I couldn’t believe what he was saying. His spurned mistress would be my background contact?

He answered my unasked question.

“Don’t misjudge that little gal. Alice Jean may look like Clara Bow, but just ’cause she’s built like a brick shithouse, that don’t make her no goddamn floozy. She’s got the mind of a college professor.”

What, in a jar?

“But, Huey-I need to ask you about that FDR hotel conference…how does that fit in?”

“Ask Alice Jean.”

Then he was opening the door, and I found myself leaving even as the little bespectacled man with the briefcase was brushing eagerly past me. The publisher’s rep was taking his four-in-the-morning meeting with the Kingfish, and being greeted in a typically warm, typically demented Huey Long manner.

“Howdy do, Mr. Telegraph Man-never mind the money. We can talk ’bout that, second. First question is, can you boys get my book on the stands by next month? I need that sucker in print now, fer out on the stump….”

And the door shut behind me.

On the way back to my room, all I could think of was two things: Alice Jean’s pale, bare, curvaceous body…

…and that she made a likelier suspect than information source.

5

The phone rang me awake to a still-dark room, and again I fumbled for the receiver and the lamp switch. I ignored the second ring, plucking my wristwatch from the nightstand.

It was a few minutes past five a.m. I’d slept maybe an hour.

“Yes,” I said into the phone, cutting the third ring in half.

“Get your things packed.”

Seymour Weiss’s voice.

My response was typically articulate: “Huh?”

“We’re leaving in ten minutes. We just have time to catch the Broadway Limited to Harrisburg.

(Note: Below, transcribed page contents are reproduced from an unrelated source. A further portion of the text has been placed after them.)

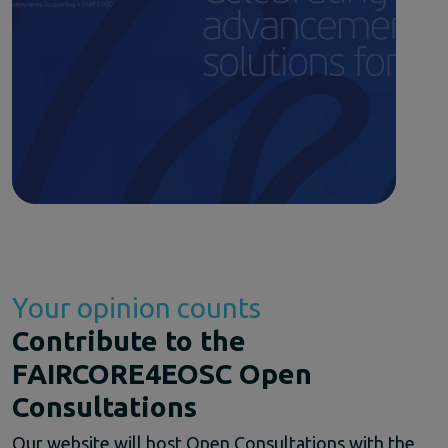
Your opinion counts
Contribute to the
FAIRCORE4EOSC Open
Consultations
Our website will host Open Consultations with the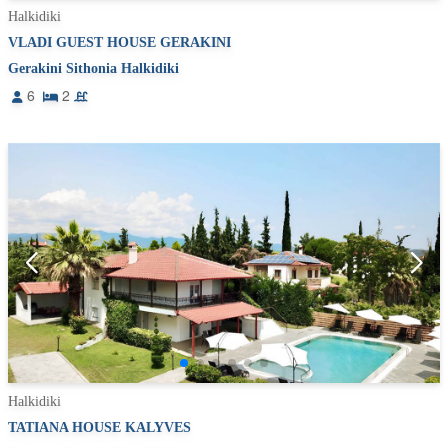
Halkidiki
VLADI GUEST HOUSE GERAKINI
Gerakini Sithonia Halkidiki
6
2
Halkidiki
TATIANA HOUSE KALYVES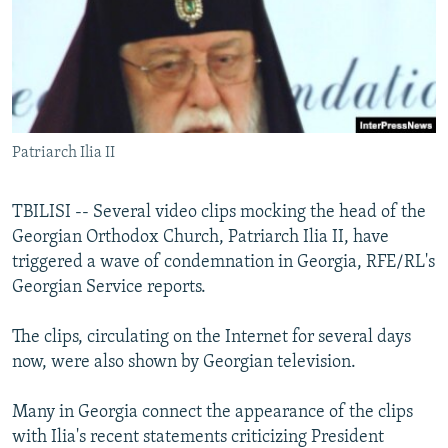
NEWSLETTERS
SERBIA
RFE/RL INVESTIGATES
PODCASTS
SCHEMES
WIDER EUROPE BY RIKARD JOZWIAK
SHARE TIPS SECURELY
SYSTEMA
THE RUNDOWN
MAJLIS
BYPASS BLOCKING
Patriarch Ilia II
ABOUT RFE/RL
CONTACT US
TBILISI -- Several video clips mocking the head of the
Georgian Orthodox Church, Patriarch Ilia II, have
Subscribe
triggered a wave of condemnation in Georgia, RFE/RL's
Georgian Service reports.
FOLLOW US
The clips, circulating on the Internet for several days
now, were also shown by Georgian television.
Many in Georgia connect the appearance of the clips
with Ilia's recent statements criticizing President
All RFE/RL sites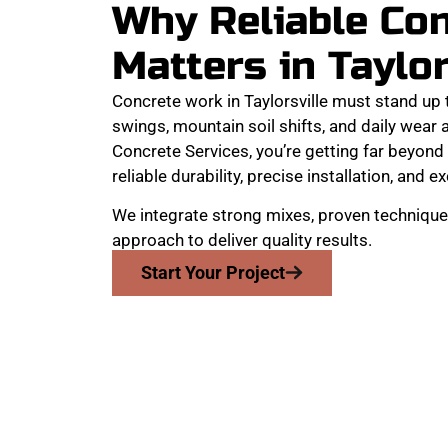
Why Reliable Co
Matters in Taylor
Concrete work in Taylorsville must stand up
swings, mountain soil shifts, and daily wear
Concrete Services, you’re getting far beyond 
reliable durability, precise installation, and e
We integrate strong mixes, proven technique
approach to deliver quality results.
Start Your Project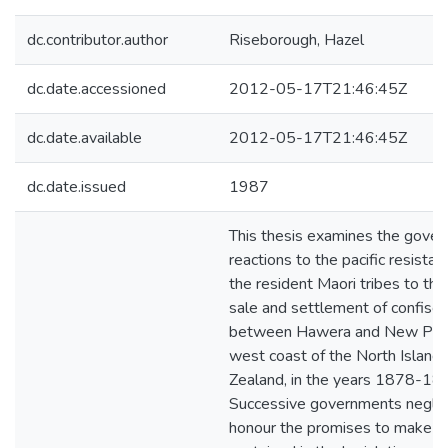
dc.contributor.author
Riseborough, Hazel
dc.date.accessioned
2012-05-17T21:46:45Z
dc.date.available
2012-05-17T21:46:45Z
dc.date.issued
1987
This thesis examines the gover
reactions to the pacific resista
the resident Maori tribes to the
sale and settlement of confisc
between Hawera and New Plym
west coast of the North Island
Zealand, in the years 1878-18
Successive governments negle
honour the promises to make r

The meeting’s just breaking up now…. Huey’s gonna make a deal with the Telegraph to publish his book.”

“Doesn’t that S.O.B. ever sleep?”

“Occasional naps. That’s about the extent of it. Shake a leg, Heller…oh, and collect Miss Crosley, would you? She has her phone off the hook.”

There was no time to bathe; I threw some cold water on my face, quickly shaved, nicking myself a couple times, threw my things in my valise, got into the white suit, snugged on my Panama. Within three minutes of Seymour’s call, I was at Alice Jean’s room, knocking.

I knocked quite a while.

Finally something clattered against the door, on the other side, startling me. A shoe she’d tossed, perhaps.

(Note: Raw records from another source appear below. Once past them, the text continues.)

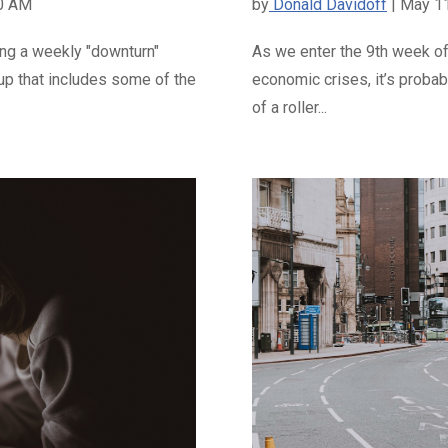
00 AM
by
Donald Davidoff
| May 1
ing a weekly "downturn"
As we enter the 9th week of
oup that includes some of the
economic crises, it’s probabl
of a roller...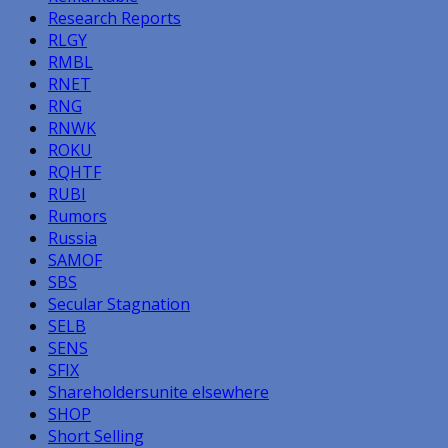
Research Reports
RLGY
RMBL
RNET
RNG
RNWK
ROKU
RQHTF
RUBI
Rumors
Russia
SAMOF
SBS
Secular Stagnation
SELB
SENS
SFIX
Shareholdersunite elsewhere
SHOP
Short Selling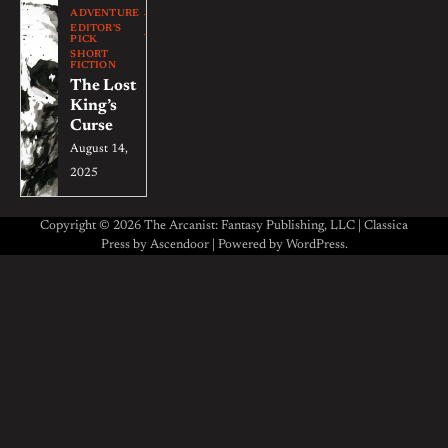
ADVENTURE
EDITOR'S
PICK
SHORT
FICTION
The Lost
King’s
Curse
August 14,
2025
Copyright © 2026 The Arcanist: Fantasy Publishing, LLC | Classica
Press by
Ascendoor
| Powered by
WordPress
.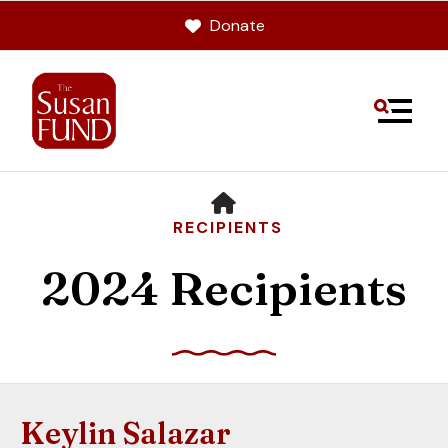
Donate
MENU
HOME
RECIPIENTS
2024 Recipients
Use
the
up
Keylin Salazar
and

Raising my voice, I said, “Miss Crosley! The Kingfish is leaving-you want to come?”

I stared at the door and it stared back at me. Then I heard the squeak of bedsprings; some rustling around in there. Finally the door cracked barely open and one large, long-lashed, very bloodshot hazel eye peeked out at me.

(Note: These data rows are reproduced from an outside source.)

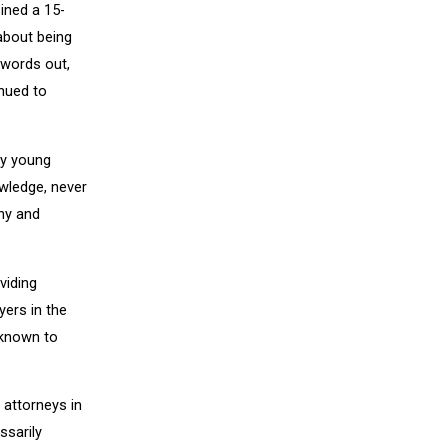
ined a 15-
about being
 words out,
inued to
ny young
owledge, never
ny and
viding
yers in the
 known to
 attorneys in
ssarily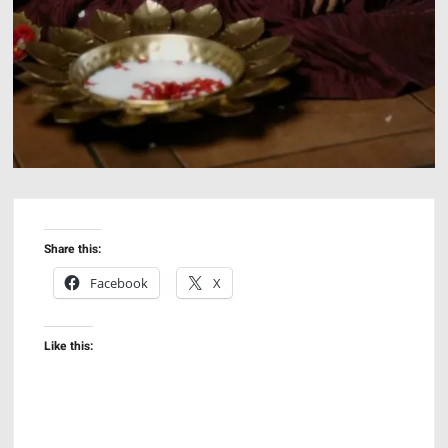
Share this:
Facebook
X
Like this:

“The Kingfish has a train to catch,” I said. “Can you throw yourself together in one hell of a hurry?”

The eye studied me. Then it narrowed, uncertainly. From the slice of her I could see, she’d slung on a pink satin dressing gown.

“Did I throw up on you last night?” she asked.

Her voice carried no embarrassment, no regret-just curiosity.

“Yeah.”

“Suit looks none the worse for it.”

“Different suit.”

“Oh.”

She shut the door.

Then it opened again, a little wider, just enough for me to see both eyes and the generous curve of one breast peeking out from what I could now confirm was indeed a pink dressing gown, with pink ostrich-feather trim.

“You mind waiting for me?” she asked. “I have two bags and could use some help.”

“Not at all.”

“Your name was…?”

“Nate Heller.” I risked a little smile. “Still is, in fact.”

She was too hungover to be amused; the door closed, and I waited for perhaps three minutes, and then suddenly she was next to me in the hallway, ready to go.

For a little past five in the morning, considering she hadn’t even had time to sleep it off yet, Alice Jean Crosley didn’t look half bad. Actually, she didn’t look bad at all.

A flower-trimmed navy blue bandeau hat with an angled brim set off the short, flapperish hairdo framing her round cutie-pie face; her bosomy frame was tucked into a mannish lightweight suit-tan waistcoat with navy buttons, navy blue skirt. A navy-and-white print silk scarf was arranged at her throat.

I took her traveling bag and walked her down the hall.

“How did you manage it?” I asked her.

“What?”

I raised an appreciative eyebrow and set it down. “Would’ve taken most women two hours to put themselves together like this. You look like you stepped out of a band box.”

The hard little mouth traced a faint smile, but only momentarily.